DATASET CONTENT:

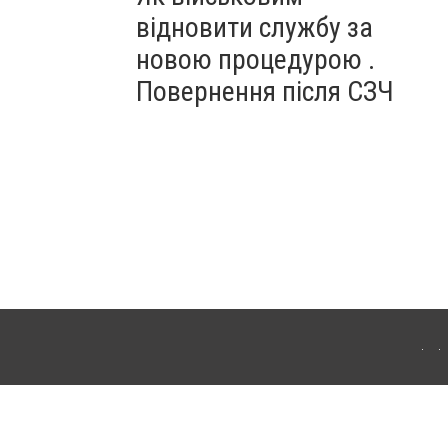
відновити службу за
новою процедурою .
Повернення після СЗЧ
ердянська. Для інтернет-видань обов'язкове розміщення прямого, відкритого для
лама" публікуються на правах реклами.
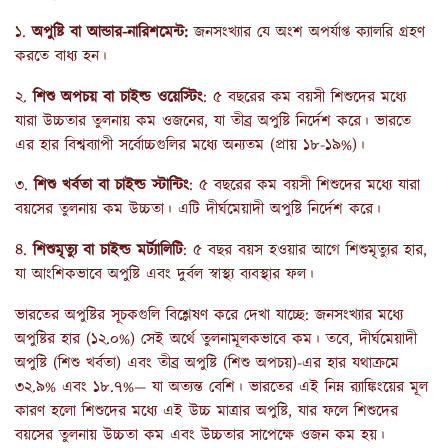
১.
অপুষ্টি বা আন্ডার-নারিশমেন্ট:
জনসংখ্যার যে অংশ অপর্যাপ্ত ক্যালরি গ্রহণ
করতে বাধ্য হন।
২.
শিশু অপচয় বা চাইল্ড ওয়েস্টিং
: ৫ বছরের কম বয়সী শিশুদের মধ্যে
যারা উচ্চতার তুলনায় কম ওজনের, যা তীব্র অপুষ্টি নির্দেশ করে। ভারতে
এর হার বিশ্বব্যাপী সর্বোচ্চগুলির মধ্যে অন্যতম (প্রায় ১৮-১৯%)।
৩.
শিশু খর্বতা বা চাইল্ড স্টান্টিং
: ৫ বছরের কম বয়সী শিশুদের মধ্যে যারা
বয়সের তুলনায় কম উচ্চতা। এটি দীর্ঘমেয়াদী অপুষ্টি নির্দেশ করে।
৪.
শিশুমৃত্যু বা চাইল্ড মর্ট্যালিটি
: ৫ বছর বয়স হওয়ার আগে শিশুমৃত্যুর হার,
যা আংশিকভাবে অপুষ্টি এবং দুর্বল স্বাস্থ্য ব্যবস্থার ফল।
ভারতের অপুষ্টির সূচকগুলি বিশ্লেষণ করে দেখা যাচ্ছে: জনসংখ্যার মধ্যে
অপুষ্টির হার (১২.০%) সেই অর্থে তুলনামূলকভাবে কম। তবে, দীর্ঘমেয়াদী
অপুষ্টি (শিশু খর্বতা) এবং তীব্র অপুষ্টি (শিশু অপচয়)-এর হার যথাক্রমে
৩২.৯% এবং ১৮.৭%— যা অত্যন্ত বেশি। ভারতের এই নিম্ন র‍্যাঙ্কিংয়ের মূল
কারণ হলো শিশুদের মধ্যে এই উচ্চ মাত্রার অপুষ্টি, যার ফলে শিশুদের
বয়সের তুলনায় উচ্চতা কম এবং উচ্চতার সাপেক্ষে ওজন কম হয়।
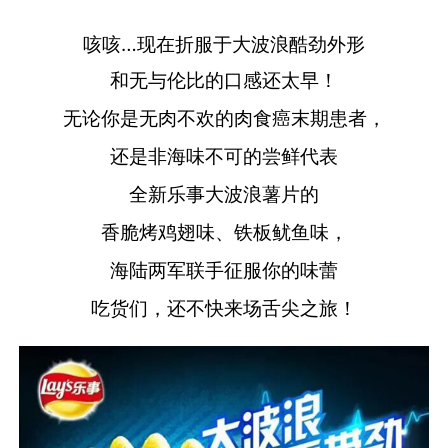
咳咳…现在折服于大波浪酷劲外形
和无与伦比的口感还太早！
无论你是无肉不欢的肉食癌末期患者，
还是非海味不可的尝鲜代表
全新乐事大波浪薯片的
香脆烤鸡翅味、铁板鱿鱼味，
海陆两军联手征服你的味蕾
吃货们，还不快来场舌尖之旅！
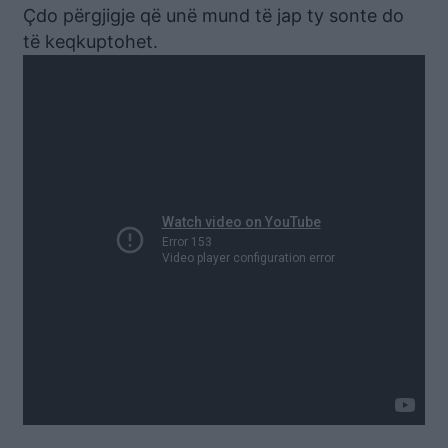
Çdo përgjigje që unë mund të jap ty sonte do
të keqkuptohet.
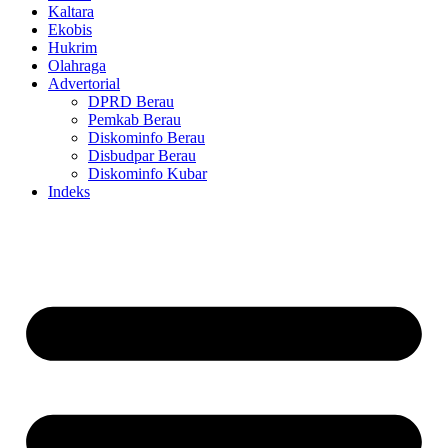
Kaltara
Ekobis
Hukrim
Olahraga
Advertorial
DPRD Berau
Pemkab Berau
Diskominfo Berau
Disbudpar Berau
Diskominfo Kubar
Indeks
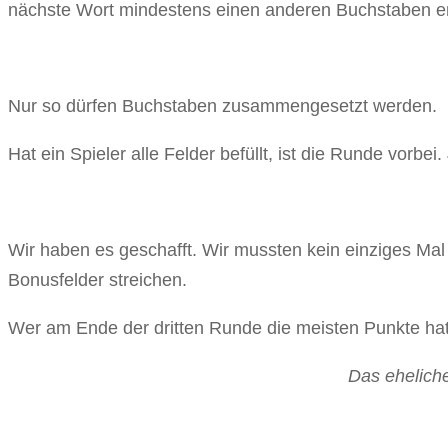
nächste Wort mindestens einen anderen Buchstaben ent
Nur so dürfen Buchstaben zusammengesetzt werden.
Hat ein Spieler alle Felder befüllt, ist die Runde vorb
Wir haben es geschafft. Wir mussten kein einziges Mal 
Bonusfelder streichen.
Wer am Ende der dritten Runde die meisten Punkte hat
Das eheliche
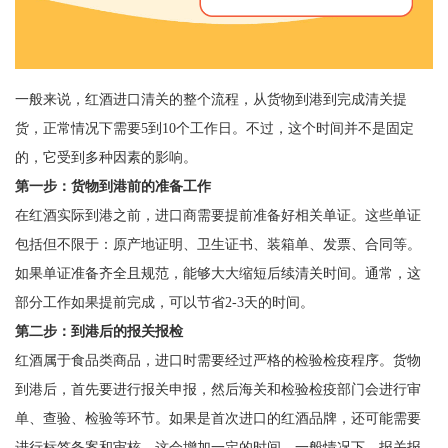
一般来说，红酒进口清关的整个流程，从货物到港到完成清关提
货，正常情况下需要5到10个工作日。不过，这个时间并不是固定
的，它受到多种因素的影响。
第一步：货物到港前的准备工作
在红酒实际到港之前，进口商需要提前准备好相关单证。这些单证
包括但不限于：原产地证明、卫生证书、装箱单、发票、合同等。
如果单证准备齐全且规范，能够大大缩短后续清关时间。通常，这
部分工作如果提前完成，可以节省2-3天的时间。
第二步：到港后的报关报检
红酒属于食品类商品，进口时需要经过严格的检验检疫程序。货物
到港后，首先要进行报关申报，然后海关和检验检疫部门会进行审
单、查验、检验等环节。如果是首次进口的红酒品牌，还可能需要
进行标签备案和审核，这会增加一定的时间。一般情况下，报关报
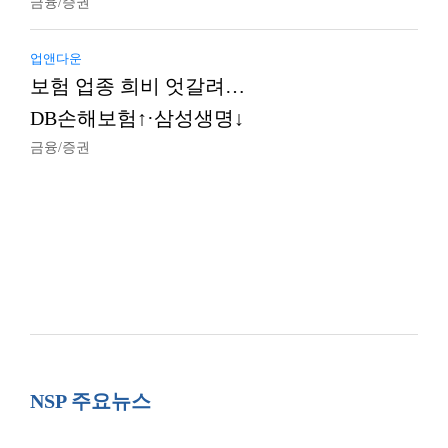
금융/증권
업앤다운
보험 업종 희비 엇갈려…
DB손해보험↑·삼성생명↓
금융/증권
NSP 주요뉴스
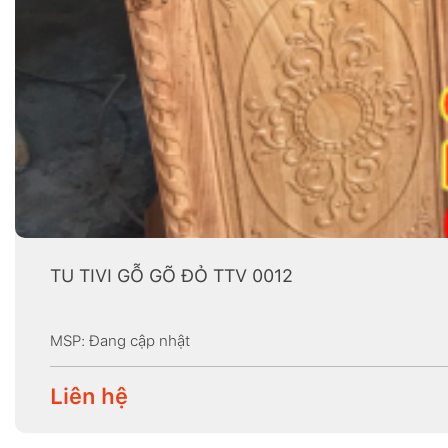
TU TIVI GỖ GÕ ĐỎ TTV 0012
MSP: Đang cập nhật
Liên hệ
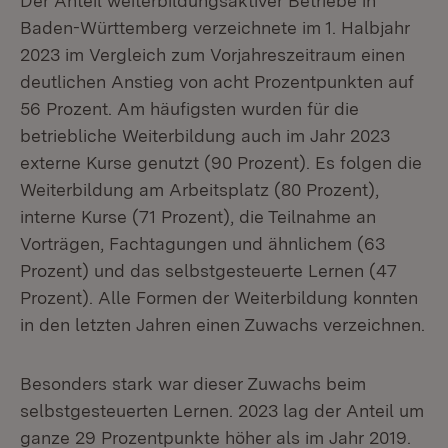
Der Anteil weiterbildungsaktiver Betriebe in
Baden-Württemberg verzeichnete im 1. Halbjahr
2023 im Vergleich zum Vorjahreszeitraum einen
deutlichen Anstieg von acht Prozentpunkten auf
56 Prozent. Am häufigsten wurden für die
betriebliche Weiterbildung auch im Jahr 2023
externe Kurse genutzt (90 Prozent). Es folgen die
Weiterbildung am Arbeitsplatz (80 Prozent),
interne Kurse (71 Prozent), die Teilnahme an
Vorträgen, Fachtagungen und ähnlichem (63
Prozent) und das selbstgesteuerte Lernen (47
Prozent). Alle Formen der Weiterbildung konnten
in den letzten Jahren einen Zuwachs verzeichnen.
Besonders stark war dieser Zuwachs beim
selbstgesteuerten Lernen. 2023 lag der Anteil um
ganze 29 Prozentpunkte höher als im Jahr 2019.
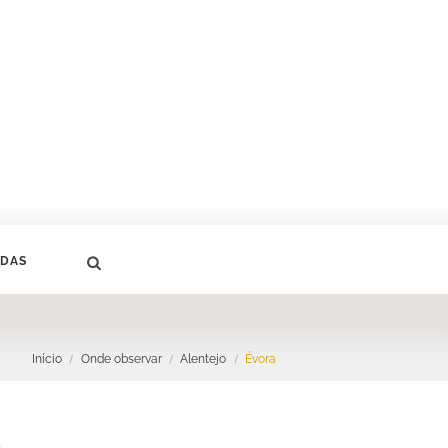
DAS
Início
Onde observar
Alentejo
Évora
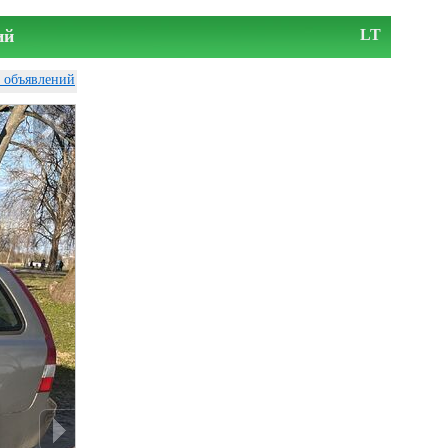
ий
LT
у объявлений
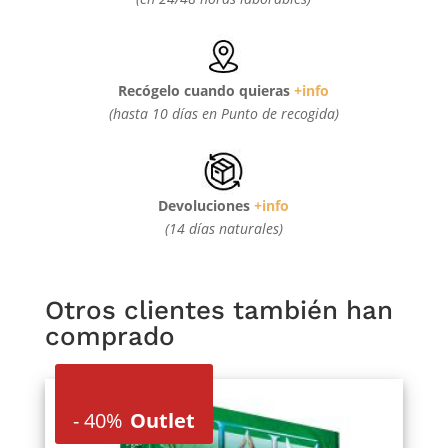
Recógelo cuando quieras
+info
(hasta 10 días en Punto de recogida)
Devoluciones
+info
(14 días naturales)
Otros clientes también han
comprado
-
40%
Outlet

==

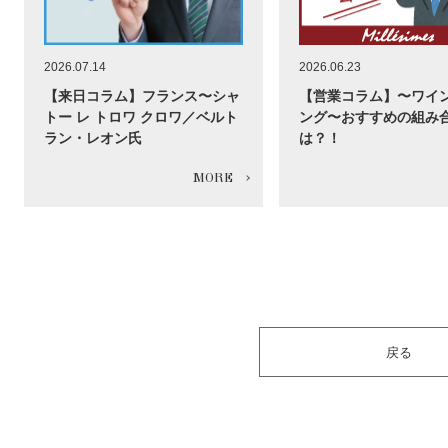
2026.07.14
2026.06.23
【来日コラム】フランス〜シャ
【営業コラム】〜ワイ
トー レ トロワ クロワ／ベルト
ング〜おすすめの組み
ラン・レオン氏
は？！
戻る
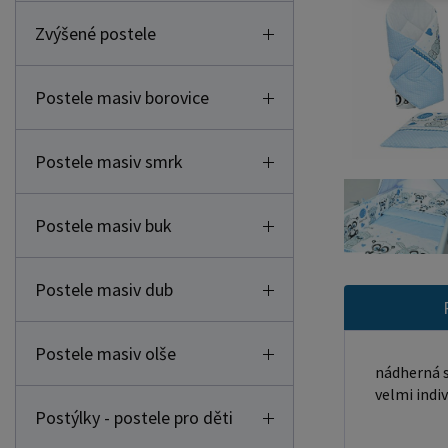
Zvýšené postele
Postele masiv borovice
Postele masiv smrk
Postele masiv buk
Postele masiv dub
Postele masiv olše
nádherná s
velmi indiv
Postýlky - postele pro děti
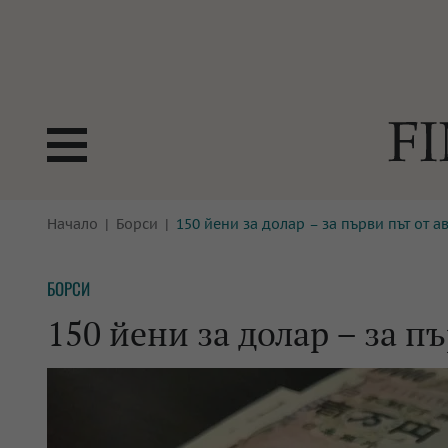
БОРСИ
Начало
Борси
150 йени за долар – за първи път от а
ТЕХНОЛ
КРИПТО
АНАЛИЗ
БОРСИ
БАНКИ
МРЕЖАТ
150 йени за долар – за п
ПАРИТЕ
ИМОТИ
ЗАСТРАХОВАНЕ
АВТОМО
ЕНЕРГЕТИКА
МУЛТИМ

---

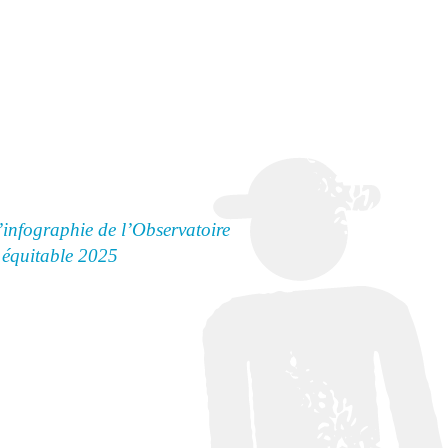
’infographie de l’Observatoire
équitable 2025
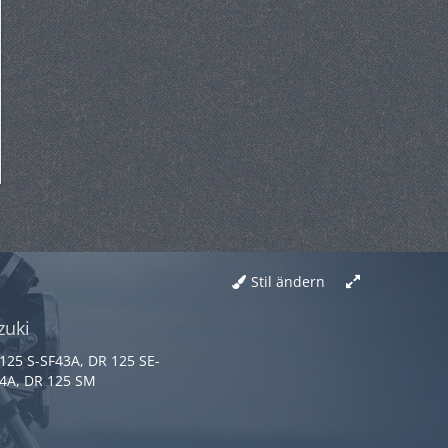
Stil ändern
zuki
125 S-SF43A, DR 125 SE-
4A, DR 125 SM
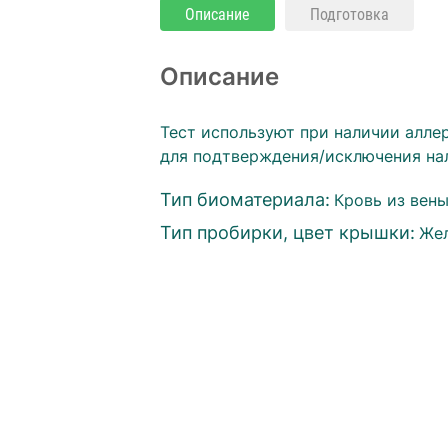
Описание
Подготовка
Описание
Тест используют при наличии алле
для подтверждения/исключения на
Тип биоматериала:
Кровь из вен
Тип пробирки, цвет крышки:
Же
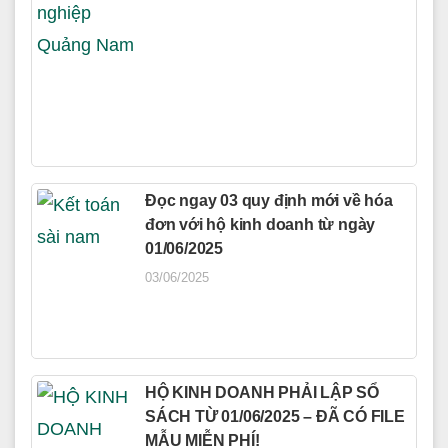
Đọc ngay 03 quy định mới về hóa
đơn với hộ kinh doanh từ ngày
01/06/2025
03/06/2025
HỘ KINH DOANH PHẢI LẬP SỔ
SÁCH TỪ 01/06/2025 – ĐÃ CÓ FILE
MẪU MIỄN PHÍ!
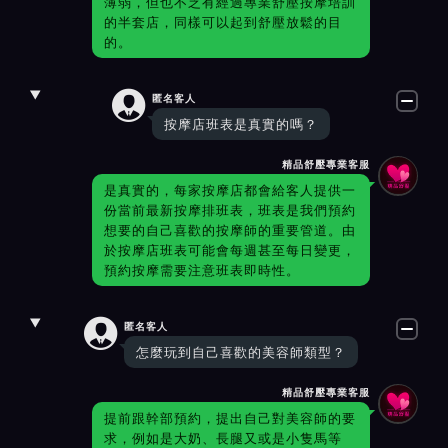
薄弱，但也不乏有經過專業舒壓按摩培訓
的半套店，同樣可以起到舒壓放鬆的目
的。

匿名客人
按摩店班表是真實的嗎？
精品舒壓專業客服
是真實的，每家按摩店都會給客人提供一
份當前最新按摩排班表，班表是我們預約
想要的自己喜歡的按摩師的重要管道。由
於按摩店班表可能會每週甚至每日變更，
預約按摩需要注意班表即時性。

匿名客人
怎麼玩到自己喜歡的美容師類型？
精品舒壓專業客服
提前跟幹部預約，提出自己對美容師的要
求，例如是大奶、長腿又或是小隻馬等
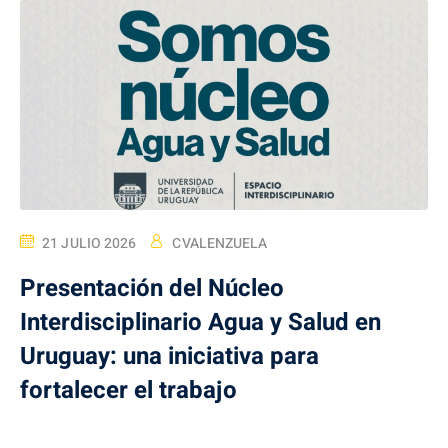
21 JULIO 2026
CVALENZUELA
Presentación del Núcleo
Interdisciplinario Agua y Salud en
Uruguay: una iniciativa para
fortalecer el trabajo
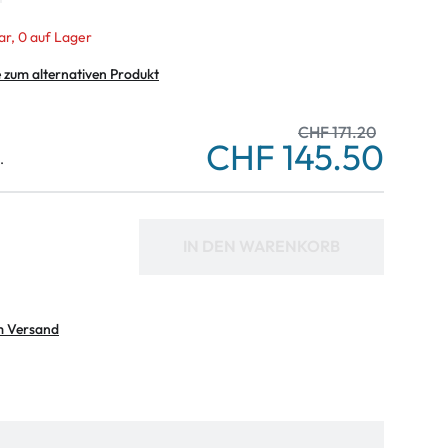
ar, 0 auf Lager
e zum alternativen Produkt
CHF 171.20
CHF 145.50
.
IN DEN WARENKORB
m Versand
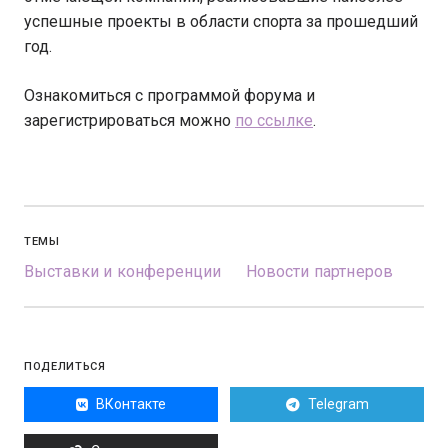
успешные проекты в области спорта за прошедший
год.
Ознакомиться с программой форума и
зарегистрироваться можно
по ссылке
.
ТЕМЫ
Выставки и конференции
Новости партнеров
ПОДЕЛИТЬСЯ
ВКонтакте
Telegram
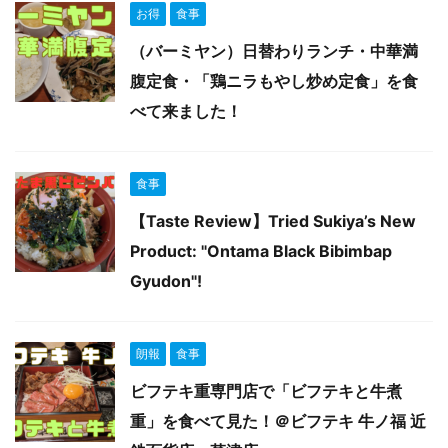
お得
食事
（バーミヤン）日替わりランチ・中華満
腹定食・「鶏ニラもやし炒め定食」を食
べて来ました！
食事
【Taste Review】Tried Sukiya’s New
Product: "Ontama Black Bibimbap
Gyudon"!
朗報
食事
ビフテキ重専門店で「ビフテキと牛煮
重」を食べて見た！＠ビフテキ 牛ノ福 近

TASK OBJECTIVE: Would you please reproduce the entries above, starting at the line with "Interdisciplinario Agua y Salud en" and stopping after the line with "重」を食べて見た！＠ビフテキ 牛ノ福 近"? Omit any pictures.

RESPONSE:
Interdisciplinario Agua y Salud en
Uruguay: una iniciativa para
fortalecer el trabajo
ar, 0 auf Lager
e zum alternativen Produkt
CHF 171.20
CHF 145.50
.
IN DEN WARENKORB
m Versand
успешные проекты в области спорта за прошедший
год.
Ознакомиться с программой форума и
зарегистрироваться можно
по ссылке
.
ТЕМЫ
Выставки и конференции
Новости партнеров
ПОДЕЛИТЬСЯ
ВКонтакте
Telegram
お得
食事
（バーミヤン）日替わりランチ・中華満
腹定食・「鶏ニラもやし炒め定食」を食
べて来ました！
食事
【Taste Review】Tried Sukiya’s New
Product: "Ontama Black Bibimbap
Gyudon"!
朗報
食事
ビフテキ重専門店で「ビフテキと牛煮
重」を食べて見た！＠ビフテキ 牛ノ福 近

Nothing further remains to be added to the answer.